• [EXERCISE OBJECTIVE]:
The word "cookeo" marks the lines you need; copy each of them from the data.
*** Opening DATA TO EXAMINE ***
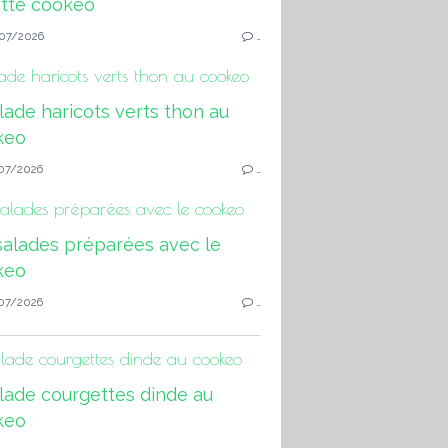
07/2026
…
ade haricots verts thon au cookeo
07/2026
…
salades préparées avec le cookeo
07/2026
…
lade courgettes dinde au cookeo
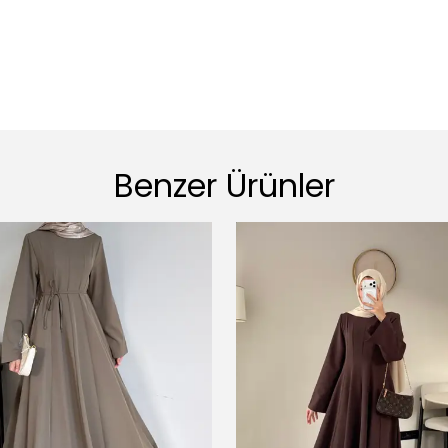
Benzer Ürünler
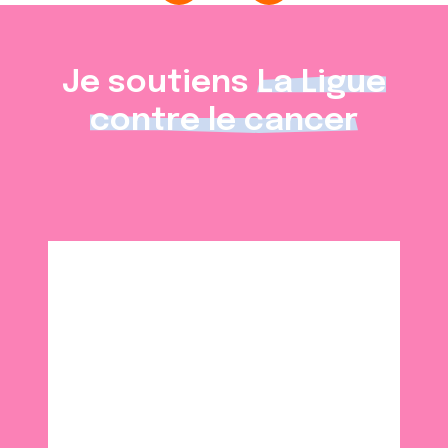
Je soutiens
La Ligue
contre le cancer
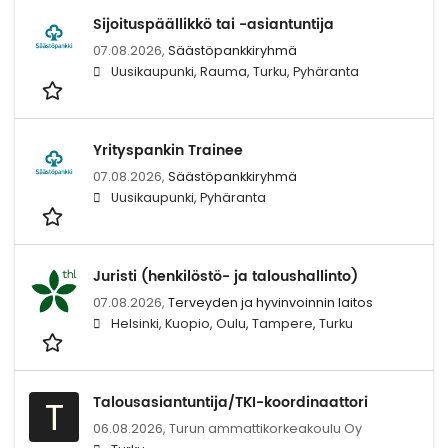
Sijoituspäällikkö tai -asiantuntija
07.08.2026,
Säästöpankkiryhmä
Uusikaupunki, Rauma, Turku, Pyhäranta
Yrityspankin Trainee
07.08.2026,
Säästöpankkiryhmä
Uusikaupunki, Pyhäranta
Juristi (henkilöstö- ja taloushallinto)
07.08.2026,
Terveyden ja hyvinvoinnin laitos
Helsinki, Kuopio, Oulu, Tampere, Turku
Talousasiantuntija/TKI-koordinaattori
T
06.08.2026,
Turun ammattikorkeakoulu Oy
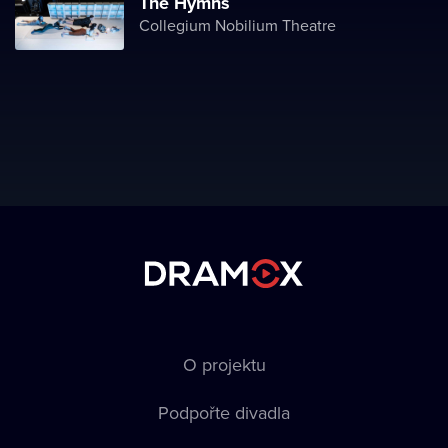
The Hymns
Collegium Nobilium Theatre
O projektu
Podpořte divadla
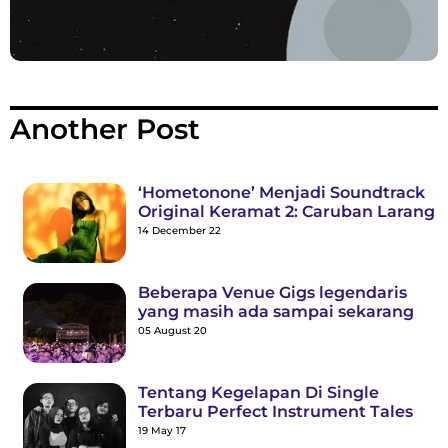
Another Post
‘Hometonone’ Menjadi Soundtrack
Original Keramat 2: Caruban Larang
14 December 22
Beberapa Venue Gigs legendaris
yang masih ada sampai sekarang
05 August 20
Tentang Kegelapan Di Single
Terbaru Perfect Instrument Tales
19 May 17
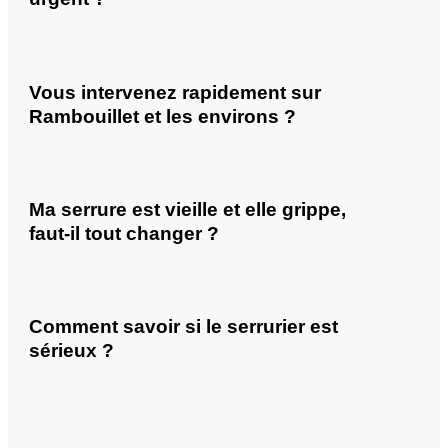
Vous intervenez rapidement sur
Rambouillet et les environs ?
Ma serrure est vieille et elle grippe,
faut-il tout changer ?
Comment savoir si le serrurier est
sérieux ?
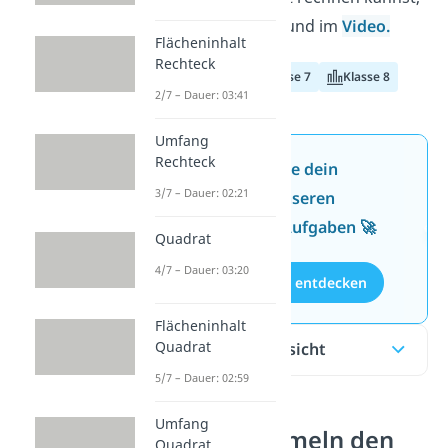
erfährst du hier und im
Video.
Flächeninhalt
Rechteck
Klasse 6
Klasse 7
Klasse 8
2/7 – Dauer: 03:41
Umfang
Rechteck
Jetzt neu: Teste dein
3/7 – Dauer: 02:21
Wissen mit unseren
kostenlosen Aufgaben 🚀
Quadrat
4/7 – Dauer: 03:20
Aufgaben entdecken
Flächeninhalt
Quadrat
Inhaltsübersicht
5/7 – Dauer: 02:59
Umfang
Flächenformeln den
Quadrat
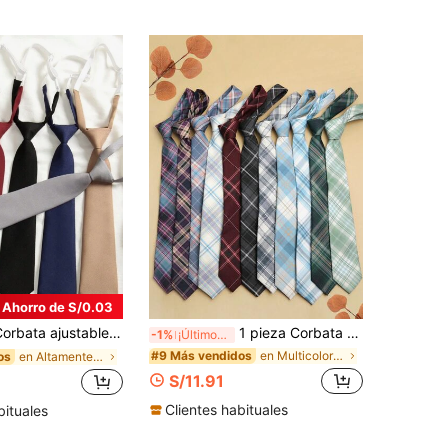
Ahorro de S/0.03
niforme escolar para mujer, accesorio para festival, fiesta o presentación
1 pieza Corbata casual de mujer con estampado a cuadros y rayas, adecuada para citas, escuela, salidas y sesiones de fotos, para todas las estaciones y decoración navideña
-1%
¡Últimos 3 días
en Multicolor Corbatas de mujer
#9 Más vendidos
en Altamente recomprado Collar y accesorios de muj
os
S/11.91
Clientes habituales
bituales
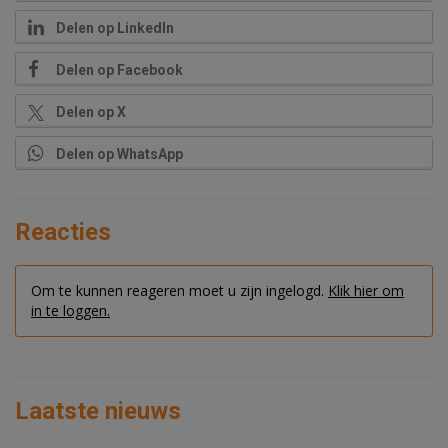
Delen op LinkedIn
Delen op Facebook
Delen op X
Delen op WhatsApp
Reacties
Om te kunnen reageren moet u zijn ingelogd.
Klik hier om
in te loggen.
Laatste nieuws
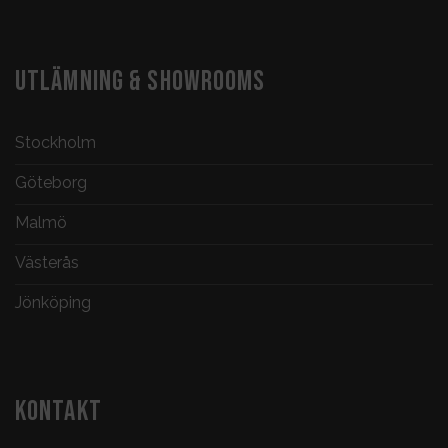
UTLÄMNING & SHOWROOMS
Stockholm
Göteborg
Malmö
Västerås
Jönköping
KONTAKT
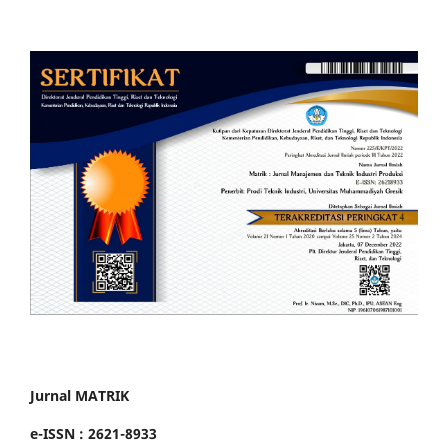
Jurnal MATRIK
e-ISSN : 2621-8933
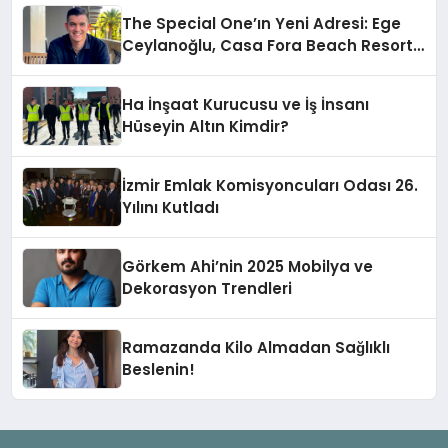
The Special One’ın Yeni Adresi: Ege
Ceylanoğlu, Casa Fora Beach Resort
Hotel’i Zirveye Taşımaya Geliyor!
Ha İnşaat Kurucusu ve İş İnsanı
Hüseyin Altın Kimdir?
İzmir Emlak Komisyoncuları Odası 26.
Yılını Kutladı
Görkem Ahi’nin 2025 Mobilya ve
Dekorasyon Trendleri
Ramazanda Kilo Almadan Sağlıklı
Beslenin!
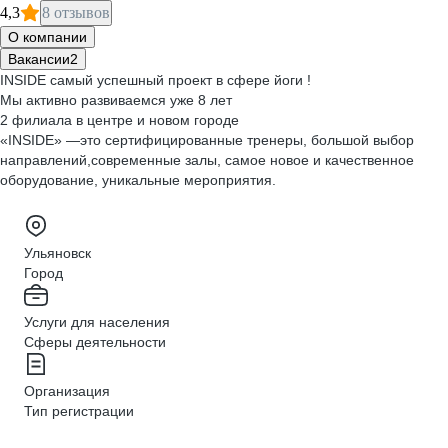
4,3
8 отзывов
О компании
Вакансии
2
INSIDE самый успешный проект в сфере йоги !
Мы активно развиваемся уже 8 лет
2 филиала в центре и новом городе
«INSIDE» —это сертифицированные тренеры, большой выбор
направлений,современные залы, самое новое и качественное
оборудование, уникальные мероприятия.
Ульяновск
Город
Услуги для населения
Сферы деятельности
Организация
Тип регистрации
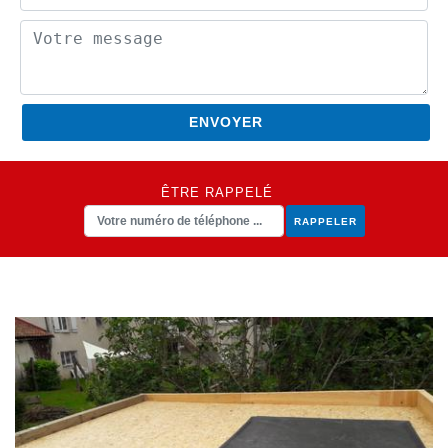
ÊTRE RAPPELÉ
*** Closing DATA TO EXAMINE ***
• [ANSWER FOR THIS EXERCISE]:
ade haricots verts thon au cookeo
salades préparées avec le cookeo
lade courgettes dinde au cookeo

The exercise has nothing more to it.